──────── PROVIDED ENTRIES ────────

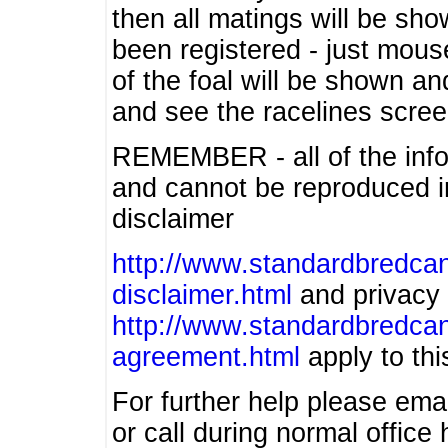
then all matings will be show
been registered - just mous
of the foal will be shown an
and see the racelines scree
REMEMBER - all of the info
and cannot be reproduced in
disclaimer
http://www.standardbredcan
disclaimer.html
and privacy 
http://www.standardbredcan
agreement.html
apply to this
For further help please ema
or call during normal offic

────────
──────── PROVIDED ENTRIES ────────

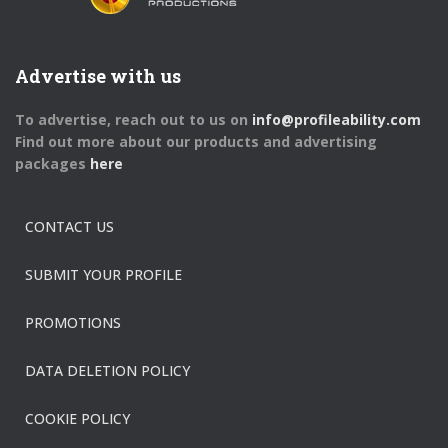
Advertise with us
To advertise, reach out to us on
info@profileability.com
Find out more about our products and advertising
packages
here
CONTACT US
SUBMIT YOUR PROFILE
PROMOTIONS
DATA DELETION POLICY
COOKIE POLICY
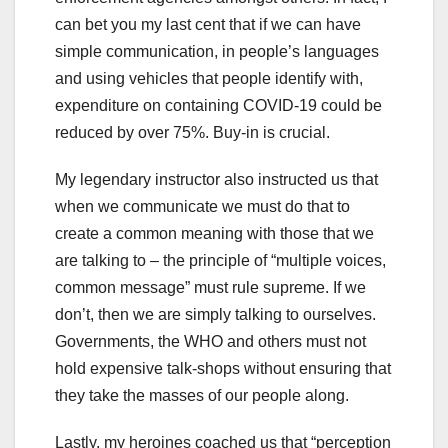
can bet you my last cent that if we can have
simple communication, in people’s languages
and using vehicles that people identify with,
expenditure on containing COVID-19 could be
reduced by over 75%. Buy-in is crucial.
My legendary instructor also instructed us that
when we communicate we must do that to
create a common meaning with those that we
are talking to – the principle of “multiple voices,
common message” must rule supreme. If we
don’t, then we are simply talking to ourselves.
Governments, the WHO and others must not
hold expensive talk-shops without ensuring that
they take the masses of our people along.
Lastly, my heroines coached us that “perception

────────
──────── PROVIDED ENTRIES ────────

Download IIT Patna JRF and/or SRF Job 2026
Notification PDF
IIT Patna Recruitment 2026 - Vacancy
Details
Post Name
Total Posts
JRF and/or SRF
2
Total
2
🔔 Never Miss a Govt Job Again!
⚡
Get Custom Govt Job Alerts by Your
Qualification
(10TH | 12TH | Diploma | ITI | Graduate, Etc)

────────

## EXERCISE DETAILS
Please give again the lines above between the line holding "Download IIT Patna JRF and/or SRF Job 2026" and the line holding "(10TH | 12TH | Diploma | ITI | Graduate, Etc)", inclusive, exactly as they are and with nothing added.

## ANSWER BOX
Download IIT Patna JRF and/or SRF Job 2026
Notification PDF
IIT Patna Recruitment 2026 - Vacancy
Details
Post Name
Total Posts
JRF and/or SRF
2
Total
2
🔔 Never Miss a Govt Job Again!
⚡
Get Custom Govt Job Alerts by Your
Qualification
(10TH | 12TH | Diploma | ITI | Graduate, Etc)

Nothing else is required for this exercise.